For students with more extensive needs, consider the first, then approach and the use of visuals to support the vocabulary and choices. You could start by saying, “First, we will compare two characters  (point to the characters). Then, you can choose how you would like to start,  by reading with me, listening to the audio, or reading with a small group.”

Para options

 

Staying centered on the shared goal keeps support purposeful and consistent across the team.

Use Micro-Choices to Build Agency

Work with the teacher to identify small, structured choices that fit within the plan for the lesson. The goal is not to create new options, but to make the teacher’s built-in flexibility more accessible to students. You might ask, “Would you like to read with a partner or listen to the recording?” or “Would you rather use sticky notes or a graphic organizer to track your ideas?” Micro-choices make learning personal and manageable, encouraging engagement and ownership without changing the learning goal, and often align with the student’s IEP accommodations

Use Wait Time and a Prompt Ladder

Coordinate with the teacher on a consistent sequence for prompting that aligns with the student’s IEP accommodations and goals, if applicable, so students experience predictable, gradual support. For example: 

  • wait silently for five seconds
  • gesture or point to a visual cue
  • offer a short verbal reminder
  • model once if needed.

You might say, “What’s your first step?” [wait], “Point to the picture that shows what comes next,” [gesture], or “Say that step out loud,” [verbal]. This shared structure ensures students always have time to think and act independently before an adult steps in.

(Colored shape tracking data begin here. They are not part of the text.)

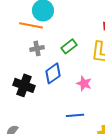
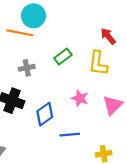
gray cross: (37, 48) -> (27, 68), moved
blue diamond: (53, 73) -> (45, 114), moved

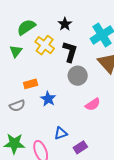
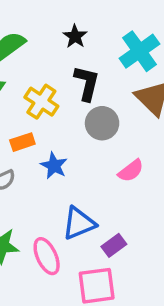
yellow cross: (45, 45) -> (41, 102), moved
blue triangle: (61, 133) -> (79, 223), size x1.5

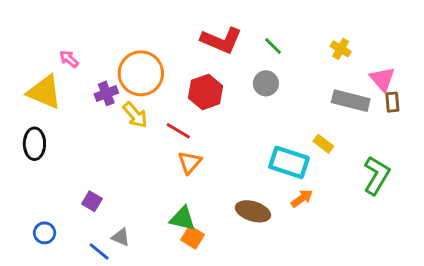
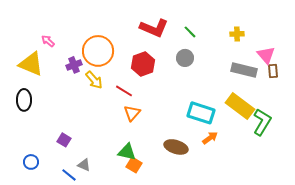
yellow cross: (341, 49) -> (237, 34), turned -32
yellow rectangle: (323, 144) -> (240, 106), moved, size x2.0

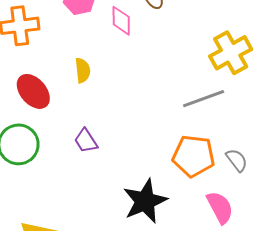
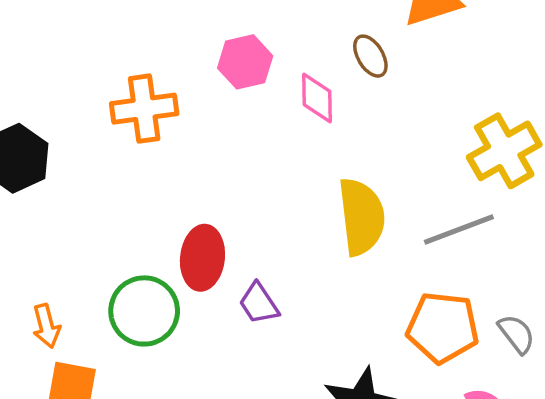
yellow semicircle: (83, 70) -> (362, 217), moved, size x1.8
red ellipse: (33, 91) -> (202, 258), moved, turned 48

Coach with Questions Instead of Giving Answers

Before offering a solution, pause and ask one or two guiding questions to help the student reflect and problem-solve. For example: “What is the question asking you to do?” or “Which tool could help right now?” These questions could be asked verbally, through visuals, or through a checklist - each supporting executive functioning skills and encouraging the student to think independently and apply strategies they’ve learned from the teacher. Align these coaching questions with the teacher’s expectations so everyone uses a consistent approach.

A Final Word of Encouragement

So to all the paraeducators reading this: know how valuable you are. You are the patient hands-off support when it’s tempting to jump in. You’re the calm encourager in moments of frustration and the quiet cheerleader when a student takes that small but mighty step toward independence. You help learners see that they can do hard things, and that the goal isn’t perfection, it’s progress.

And if you ever find yourself tempted to jump in too soon, remember Boden and the rubber glove. Sometimes the greatest gift we can give a learner is the time and space to figure it out for themselves.